La vente à bas prix de produits copiés conçus en Asie menace les parts de marché des fabricants de compatibles et des marques en Europe. Face à cette attaque foudroyante, les premiers ont déjà commencé à s'organiser en attendant que les secondes s'emparent réellement du problème.
Il y a péril en la demeure. Après les Etats-Unis d'où ils ont fini par être chassés, les fabricants de consommables clonés basés en Chine et en Asie du Sud-Est se sont lancés à l'assaut du marché européen. Vendus à bas prix, ces produits neufs ont tous pour point commun de violer les brevets déposés par les fabricants de produits d'origine telle que HP, Xerox, Ricoh... A cette infraction peut s'ajouter le fait que leurs packagings arborent indument la marque d'un grand fournisseur ou la mention « compatible ». Très tôt victimes de l'arrivée de ces produits en Europe, les fabricants de consommables remanufacturés (ou compatibles) ont été les premiers à tirer la sonnette d'alarme. « Cela fait un an un à un en et demi que nous constatons une progression continue de la vente de ces produits », s'alarme Vicent Van Dijk, le secrétaire général de l'ETIRA (association européenne des fabricants de toners et de cartouches d'encre remanufacturés). Et à en croire Régis Thébaud, le directeur des opérations du groupe Armor, un membre de l'Etira, les dégâts sont déjà importants : « En moins deux ans, les cartouches clonées ont fait disparaître les fournisseurs locaux de consommables remanufacturés en Espagne. En Italie, on estime qu'elles ont pris 50% du marché des consommables, hors marques d'origine.» Selon l'ETIRA, l'Europe du Sud et de l'Est sont les principales zones touchées. Mais, d'autres pays comme la France sont déjà ciblés et pourraient voir la situation se dégrader d'avantage si rien n'est fait.

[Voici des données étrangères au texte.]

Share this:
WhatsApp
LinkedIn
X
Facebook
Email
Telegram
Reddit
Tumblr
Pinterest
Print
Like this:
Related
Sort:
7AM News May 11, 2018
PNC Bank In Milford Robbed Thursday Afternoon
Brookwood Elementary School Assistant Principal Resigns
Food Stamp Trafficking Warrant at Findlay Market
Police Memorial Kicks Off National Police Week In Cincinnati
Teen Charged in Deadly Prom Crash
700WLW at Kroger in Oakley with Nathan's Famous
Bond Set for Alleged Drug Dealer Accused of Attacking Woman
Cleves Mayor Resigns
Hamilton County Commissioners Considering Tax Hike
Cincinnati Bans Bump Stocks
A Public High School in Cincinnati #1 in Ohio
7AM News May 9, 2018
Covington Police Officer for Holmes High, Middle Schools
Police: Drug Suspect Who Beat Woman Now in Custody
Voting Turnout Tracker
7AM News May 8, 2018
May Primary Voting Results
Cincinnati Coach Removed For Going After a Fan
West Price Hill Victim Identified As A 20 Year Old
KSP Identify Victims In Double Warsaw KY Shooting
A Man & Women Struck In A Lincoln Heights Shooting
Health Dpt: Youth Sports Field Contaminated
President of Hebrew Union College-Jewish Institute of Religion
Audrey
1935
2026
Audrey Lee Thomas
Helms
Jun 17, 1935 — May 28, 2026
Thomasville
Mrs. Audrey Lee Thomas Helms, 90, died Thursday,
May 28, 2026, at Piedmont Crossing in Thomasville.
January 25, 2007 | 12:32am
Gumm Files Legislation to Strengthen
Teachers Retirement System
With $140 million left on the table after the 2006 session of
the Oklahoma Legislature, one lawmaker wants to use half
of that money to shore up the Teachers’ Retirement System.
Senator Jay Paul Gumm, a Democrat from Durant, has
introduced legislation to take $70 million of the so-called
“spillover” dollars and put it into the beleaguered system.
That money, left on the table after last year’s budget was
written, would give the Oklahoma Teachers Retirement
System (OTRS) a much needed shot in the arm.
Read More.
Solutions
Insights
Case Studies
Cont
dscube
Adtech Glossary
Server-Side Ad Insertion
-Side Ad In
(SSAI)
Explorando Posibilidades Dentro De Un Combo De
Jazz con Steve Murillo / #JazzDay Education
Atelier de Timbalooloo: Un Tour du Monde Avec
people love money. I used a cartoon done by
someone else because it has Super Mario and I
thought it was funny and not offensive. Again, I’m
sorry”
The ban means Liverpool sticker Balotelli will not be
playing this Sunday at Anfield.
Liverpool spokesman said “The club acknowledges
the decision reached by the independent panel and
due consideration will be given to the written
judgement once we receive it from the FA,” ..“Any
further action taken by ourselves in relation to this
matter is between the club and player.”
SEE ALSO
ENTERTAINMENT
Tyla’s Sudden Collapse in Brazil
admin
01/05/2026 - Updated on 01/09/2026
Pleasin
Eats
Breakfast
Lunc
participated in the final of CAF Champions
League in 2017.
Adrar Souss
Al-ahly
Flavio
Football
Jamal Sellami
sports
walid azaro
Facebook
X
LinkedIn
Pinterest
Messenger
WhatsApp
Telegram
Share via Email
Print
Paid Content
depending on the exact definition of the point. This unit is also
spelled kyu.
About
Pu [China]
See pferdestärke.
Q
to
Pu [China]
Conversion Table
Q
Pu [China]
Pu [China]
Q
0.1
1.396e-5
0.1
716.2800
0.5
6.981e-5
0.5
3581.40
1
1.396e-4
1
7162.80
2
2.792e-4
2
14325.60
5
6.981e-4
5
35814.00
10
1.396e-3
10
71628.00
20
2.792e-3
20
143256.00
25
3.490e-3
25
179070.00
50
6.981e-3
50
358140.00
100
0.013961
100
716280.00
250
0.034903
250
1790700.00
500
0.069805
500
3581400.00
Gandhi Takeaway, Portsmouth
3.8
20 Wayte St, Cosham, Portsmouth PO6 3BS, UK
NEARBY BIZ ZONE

Les remanufactureurs organisent la lutte seuls en attendant les marques
A l'origine, les fabricants de cartouches clonées asiatiques concevaient des consommables remanufacturés exportés en Europe et aux Etats-Unis. Mais pour pouvoir produire ce type de produit, encore faut-il disposer de cartouches d'origine usagées. Faire des consommables neufs s'avérant finalement plus simple, ils se sont mis à produire des cartouches de ce type en attaquant initialement le territoire américain. Outre-Atlantique, les grandes marques ont fini par réagir en intentant des actions en justice et obtenir l'arrêt de la vente de cartouches clonées venues d'Asie. « Les fabricants de produits d'origine ont beaucoup plus de difficultés à mener ce type d'actions en Europe, explique Vicent Van Dijk. Aux Etats-Unis, une seule procédure est valable pour l'ensemble du territoire. En Europe, il faut lancer autant d'actions en justice qu'il y a de pays et donc de brevets déposés ». Mais là n'est pas le seul problème. Selon l'ETIRA, le manque de volonté dont ont fait preuve jusqu'ici les fabricants de cartouches d'origine a laissé le champ relativement libre aux fabricants de cartouches clonées. « Les grandes marques pensaient que les clones chinois allaient surtout prendre des parts de marché aux fabricants de produits remanufacturés. Mais c'est une erreur car dans des pays comme l'Espagne, les produits clonés commencent à prendre des parts de marché aux cartouches et toners d'origine », constate Régis Thébaud. « Cela fait quelques mois que les grandes marques se réveillent, pondère Vicent Van Dijk. Mais il va falloir attendre encore un certains temps avant qu'elles n'intentent massivement des actions car elles veulent être sûres que leurs attaques reposeront sur des bases juridiques solides.»
Des importateurs et des distributeurs sous surveillance
En attendant que les marques bougent et à défaut de pouvoir
Régis Thébaud
Armor Group
intenter des actions à leur place, les fabricants de produits remanufacturés sont déjà passés à l'attaque. Pour agir, ils se basent sur le fait que les produits clonés portent souvent la mention compatible. Les fabricants de clones étant basés hors des frontières européennes, ce sont donc leurs relais commerciaux en Europe que l'ETIRA et ses membres surveillent. « Depuis 18 mois, nous avons attaqués des importateurs et des distributeurs en pointant le fait que la mention compatible qui apparaît sur des produits clonés qu'ils revendent constituait une tromperie pour les consommateurs », relate Vicent Van Dijk. Et lorsque les marques se réveilleront, ce seront les mêmes importateurs et distributeurs qui se retrouveront de nouveau dans le collimateur. « Si nous ne bougeons pas, les distributeurs pourraient penser qu'ils ne courent aucun danger, au risque que les plus importants d'entre se mettent à commercialiser du consommables clonés et nous mettent encore plus en danger », conclut vincent Van Dijk.